Too SmartGrid for Our Own Good
This so-called “smartgrid” technology is a disaster waiting to happen:
The hurried deployment of smart-grid technology could leave critical infrastructure and private homes vulnerable to hackers. Security experts at the Black Hat conference in Las Vegas last week warned that smart-grid hardware and software lacks the necessary safeguards to protect against meddling.
Utilities are being encouraged to install this smart-grid technology–network-connected devices to help intelligently monitor and manage power usage–through funding from the U.S. government’s 2009 stimulus package. The smart systems could save energy and automatically adjust usage within homes and businesses. Customers might, for example, agree to let a utility remotely turn off their air conditioners at times of peak use in exchange for a discount.

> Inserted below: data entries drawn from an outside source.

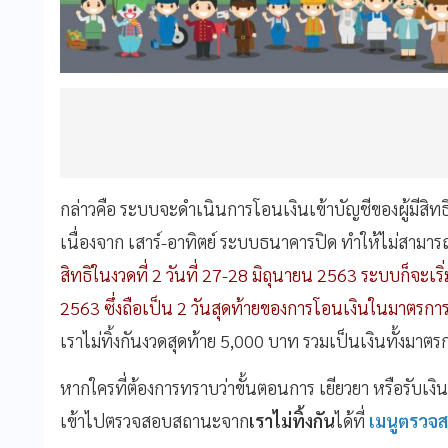
กล่าวคือ ระบบจะดำเนินการโอนเงินเข้าบัญชีของผู้มีสิทธิ
เนื่องจาก เสาร์-อาทิตย์ ระบบธนาคารปิด ทำให้ไม่สามาร
สิทธิในงวดที่ 2 วันที่ 27-28 มิถุนายน 2563 ระบบก็จะเริ่ม
2563 ซึ่งถือเป็น 2 วันสุดท้ายของการโอนเงินในมาตรการเ
เราไม่ทิ้งกันงวดสุดท้าย 5,000 บาท รวมเป็นเงินทั้งมา
หากใครที่ต้องการทราบว่าขั้นตอนการ เยียวยา หรือรับเ
เข้าไปตรวจสอบสถานะจาก
เราไม่ทิ้งกัน
ได้ที่
เมนูตรวจ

But to receive the stimulus money, utilities will have to install new devices across their entire customer base quickly. Security experts say that this could lead to problems down the road–as-yet-unknown vulnerabilities in hardware and software could open up new ways for attackers to manipulate equipment and take control of the energy supply.
Security against hackers is only the first problem of networking home power systems in such detail as to allow the remote control of individual appliances — via wireless networks, no less. Once the system is in place, it won’t be long until governments begin claiming authority over what runs when in your home and perhaps developing profiles of particular behavior.
That latter possibility is too vague, as yet, for anything more concrete than conjecture, but one can imagine the suspicion aroused by a late-night load of laundry or bureaucratic clucking about an overused coffee machine.